Des scientifiques ont réussi à observer tous les isotopes issus de la
spallation de l'uranium. Une réaction au cœur des recherches sur la réduction des déchets nucléaires.
Sera-t-il un jour possible de réduire l'impact des déchets de l'industrie nucléaire en les transmutant ? Les scientifiques y travaillent. Une équipe franco-germano-espagnole a franchi une étape importante vers la mise au point de ce procédé d'élimination de certains résidus radioactifs. Avec ses collègues, Monique Bernas, directrice de recherche à l'IPN (Institut de physique nucléaire) à Orsay a ainsi réussi à identifier et à analyser les isotopes (1) issus de la
spallation de l'uranium. Une réaction qu'il faut mieux connaître avant d'envisager la construction des centrales de demain.
Carte des isotopes produits par la collision à grande vitesse (v/c = 0,8)
d'ions uranium sur une cible d'hydrogène.
Les couleurs symbolisent les probabilités de production
de chaque isotope.
L'un des problèmes majeurs de l'industrie nucléaire est la production de substances radioactives, comme les "transuraniens", plus lourds que l'uranium, et pouvant rester nocives pendant des milliers d'années. Les physiciens voudraient aujourd'hui les "transmuter", c'est-à-dire les transformer en isotopes de durée de vie plus courte ou non radioactifs. Une solution qui ne pourra être mise en œuvre que dans des centrales nucléaires d'un type nouveau.
Ces réacteurs "hybrides" élimineraient les déchets "transuraniens" en les contraignant à fissionner (2) sous l'impact de neutrons produits par la collision de protons énergétiques avec les noyaux d'atomes de plomb d'une cible. Le principe de cette toute dernière réaction nucléaire, appelée
spallation, est connu depuis longtemps, mais elle n'avait pas été étudiée dans le détail. Ignorant les quantités et les vitesses exactes des isotopes qu'elle génère, les ingénieurs étaient loin de pouvoir élaborer les plans d'un réacteur. Et cela d'autant plus que la réaction devrait se produire avec d'autres éléments que le plomb au cœur du réacteur !

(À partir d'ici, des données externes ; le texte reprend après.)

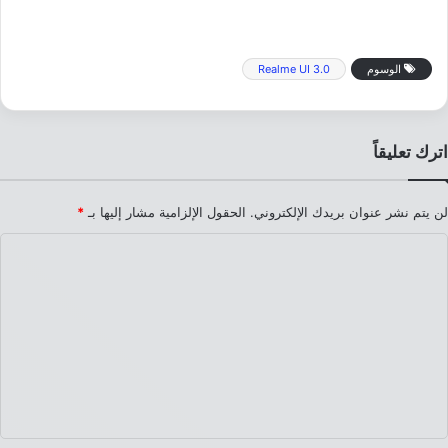
الوسوم
Realme UI 3.0
اترك تعليقاً
لن يتم نشر عنوان بريدك الإلكتروني.
الحقول الإلزامية مشار إليها بـ
*
ا
ل
ت
ع
ل
ي
ق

Dans le cadre d'un programme européen baptisé Hindas (High and Intermediate energy Nuclear Data for Accelerator Driven System), Monique Bernas et ses collègues travaillent donc à mesurer ces grandeurs pour des éléments représentatifs. Ils ont étudié, avec la spallation du fer, du xénon, de l'or et du plomb, celle de l'uranium.
L'étude directe de cette réaction n'étant pas réalisable (ses produits sont impossibles à détecter), les chercheurs ont inversé le processus: ils ont envoyé, à une vitesse de l'ordre de 80 % de celle de la lumière, des noyaux d'uranium dépourvus de leurs électrons sur une "cible" refroidie à – 253 °C et contenant des protons sous forme d'hydrogène liquide. Puis, grâce à un "séparateur de haute résolution", ils ont séparé les myriades de fragments issus de cette collision pour les détecter et les identifier. 1.400 isotopes répartis en 85 éléments ont été étudiés par les physiciens afin de connaître leur abondance et la vitesse avec laquelle ils ont été générés. Un beau résultat, d'autant, comme le précise Monique Bernas, "qu'il s'agit du plus grand nombre d'isotopes jamais observé au cours d'une seule expérience de physique nucléaire" !
(1) Les isotopes d'un élément contiennent dans leur noyau le même nombre de protons mais un nombre variable de neutrons.
(2) C'est-à-dire à se casser en noyaux plus légers.